Sport Comment: Resilient Cook deserves an award
IT IS probably a two-horse race for Sports Personality of the Year at the moment, with Rory McIlroy a freckle ahead of Lewis Hamilton in the voting. But here’s a nomination that you probably haven’t considered, but who has another opportunity tomorrow to illustrate his strength of character and leadership skills, plus his not inconsiderable talent.
This has been an extraordinary year for England cricket captain Alastair Cook. In charge of a team that until last week couldn’t win a match, and as a batsman barely able to reach double figures, he has been dissected for months, pilloried for his inability to be Mike Brearley in the mind and a combination of Mike Atherton and Andrew Strauss in the middle. Justin Bieber must be the only person ridiculed on the same scale, because certainly no politician has been.
Early on, Cook chose to admit that all the criticism hurt, which only served to increase the flak several times over, ensuring that every pub bore began calling for him to be sacked, along with a variety of former colleagues in the England team.
But he’s still there. No knee-jerk footballing reaction from the England cricket authorities, and lo and behold, a happy band of men in white squared the five-Test series against India last week, and have the chance to take a 2-1 lead in Manchester over the next few days.
You may not like cricket. You may not like Cook. But you have to admire him for the way he’s rolled with every punch and refused to take the soft option and quit. We’ve witnessed desperate Cook and dispirited Cook, hopeless Cook and happy Cook. A character and an individual laid bare for all to see as the team and his own misfortunes have multiplied and then revived.
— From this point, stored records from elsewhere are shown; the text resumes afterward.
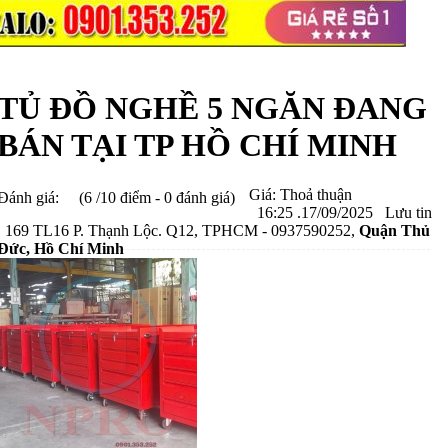
TỦ ĐỒ NGHỀ 5 NGĂN ĐANG
BÁN TẠI TP HỒ CHÍ MINH
Giá:
Thoả thuận
Đánh giá:
(6 /10 điểm - 0 đánh giá)
16:25 .17/09/2025
Lưu tin
169 TL16 P. Thạnh Lộc. Q12, TPHCM - 0937590252,
Quận Thủ
Đức
, Hồ Chí Minh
So if he does manage to score that elusive hundred sometime during the final two Tests and lead England to a series victory, we should all applaud the fortitude of the human spirit that allows an individual to confront self-doubt, as both a sportsman and a person, and in the public arena prove both critics and his inner demons wrong.
By December, he may not have won a drivers’ championship or a major golf title, but in the preceding 12 months Alastair Cook will have given us the most intimate of guides through his personality.